Since then the program has seen about $800 million in sales and registered 261,453 patients. There are currently 58 licensed dispensaries in the state. The newly approved 70 licensees have 270 days to get up and running.

In northwest Ohio. the board approved provisional licenses for:

— The third dispensary in Lucas County. The new license would go to Statewide Property Holdings Ohio, LLC — doing business as Rivival 1937 based in Birmingham, Mich. — for a dispensary at 3534 Dorr St., Toledo. Existing dispensaries are located at 3157 W. Sylvania Ave., Toledo and 1238 Conant St., Maumee.

— A second Bowling Green site for the region consisting of Wood, Henry, and Hancock counties. Nectar Markets of Ohio, LLC plans a dispensary for 1011 S. Main St., joining an existing dispensary at 1155 N. Main St.

— The first dispensary for the rural region consisting of Fulton, Williams, and Defiance counties.
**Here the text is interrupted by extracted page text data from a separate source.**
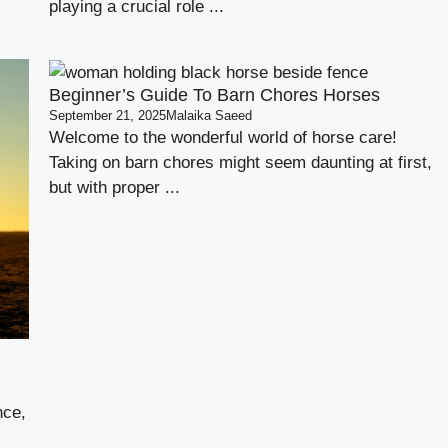
playing a crucial role ...
Beginner’s Guide To Barn Chores Horses
September 21, 2025
Malaika Saeed
Welcome to the wonderful world of horse care!
Taking on barn chores might seem daunting at first,
but with proper ...
nce,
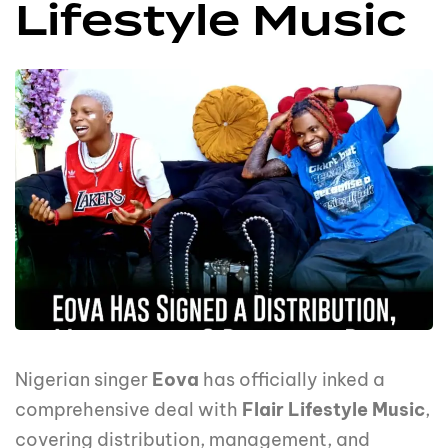
Lifestyle Music
Nigerian singer
Eova
has officially inked a
comprehensive deal with
Flair Lifestyle Music
,
covering distribution, management, and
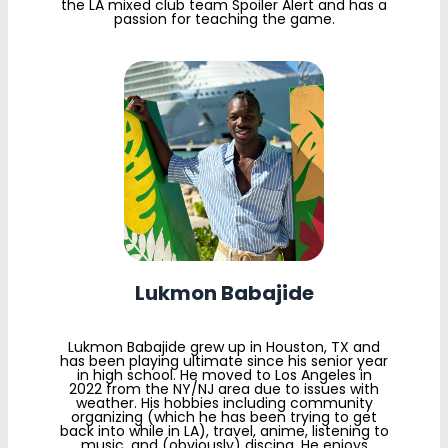
the LA mixed club team Spoiler Alert and has a
passion for teaching the game.
Lukmon Babajide
Lukmon Babajide grew up in Houston, TX and
has been playing ultimate since his senior year
in high school. He moved to Los Angeles in
2022 from the NY/NJ area due to issues with
weather. His hobbies including community
organizing (which he has been trying to get
back into while in LA), travel, anime, listening to
music, and (obviously) discing. He enjoys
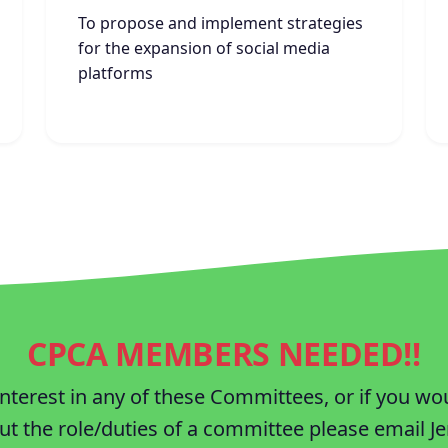
To propose and implement strategies
for the expansion of social media
platforms
CPCA MEMBERS NEEDED!!
interest in any of these Committees, or if you wo
t the role/duties of a committee please email Je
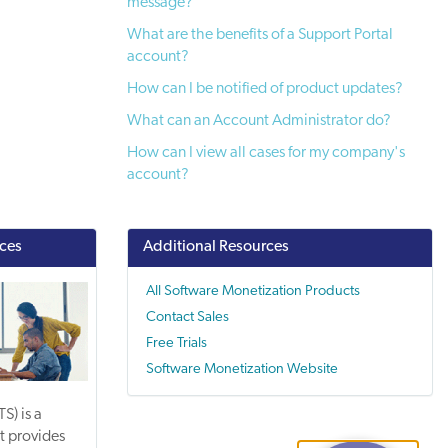
message?
What are the benefits of a Support Portal
account?
How can I be notified of product updates?
What can an Account Administrator do?
How can I view all cases for my company's
account?
ices
Additional Resources
All Software Monetization Products
Contact Sales
Free Trials
Software Monetization Website
S) is a
t provides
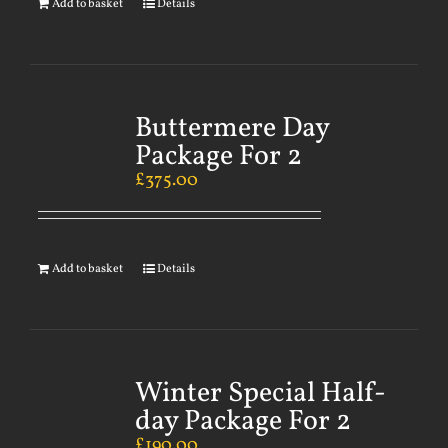
Add to basket
Details
Buttermere Day
Package For 2
£
375.00
Add to basket
Details
Winter Special Half-
day Package For 2
£
190.00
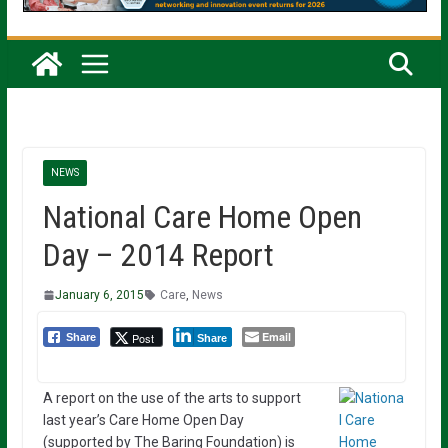
NEWS
National Care Home Open
Day – 2014 Report
January 6, 2015
Care
,
News
Email
Post
Share
Share
A report on the use of the arts to support
last year’s Care Home Open Day
(supported by The Baring Foundation) is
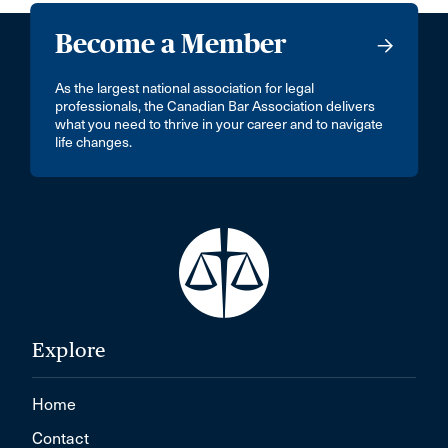
Become a Member
As the largest national association for legal
professionals, the Canadian Bar Association delivers
what you need to thrive in your career and to navigate
life changes.
Explore
Home
Contact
Theory Wellness of Ohio Retail, LLC has proposed a dispensary for 9914 U.S. 127 in Sherwood.

— A second dispensary for the region consisting of Ottawa, Sandusky, and Seneca counties. This one would be for Marimed OH, LLC at 318 Market St., Tiffin. There is already a dispensary at 1800 E. State St., Fremont.

— The first dispensary for the rural district consisting of Paulding, Van Wert, and Mercer counties, Ohio Holistic Health, LLC is looking at 215 W. Fifth St., Delphos for its site.

— A third dispensary in the district that includes Erie, Huron, Richland, and Ashland counties for Ohio Patient Access, LLC at 6019 Milan Road, Sandusky. There are already dispensaries at 1651 Tiffin Ave., Sandusky and at 2300 University Drive, Huron.

— A second dispensary for the district including Putnam, Allen and Auglaize counties. SEO Natural Enterprises, LLC plans a dispensary at 1503 Harding Highway, Lima to join an existing dispensary in Wapakoneta.

All of northwest Ohio’s districts were eligible for just one additional dispensary, while the bulk of additional licenses in the state were targeted to the Columbus, Cleveland, Cincinnati, and Dayton areas.

All of this occurs as state lawmakers are debating Senate Bill 216 to further expand the program as well as the official ailments recognized for medical marijuana treatment. The bill passed the Senate and is pending in the House.

The bill would require one dispensary for every 1,000 patients up to the first 300,000 and then additional sites as needed.

“We, in consulting with [the Department of] Commerce, developed a 1,200 [person] metric,” board spokesman Cameron McNamee said. “The legislature is looking at 1,000… As of right now, our policy is to go with that 1,200 metric… That being said, we don’t know what’s going to happen in the next couple months with that Senate bill that would consolidate the program with Commerce. We’re at this point kind of waiting and seeing what the legislature’s approach will ultimately be.”

It remains illegal in Ohio to grow marijuana for personal use or to smoke it. All product must be cultivated, processed, tested, and sold by licensed state entities.

A proposed ballot issue that would have asked voters to legalize pot for recreational use, tax it, and expand the existing medical marijuana infrastructure to accommodate market demand has been put off until at least November, 2023.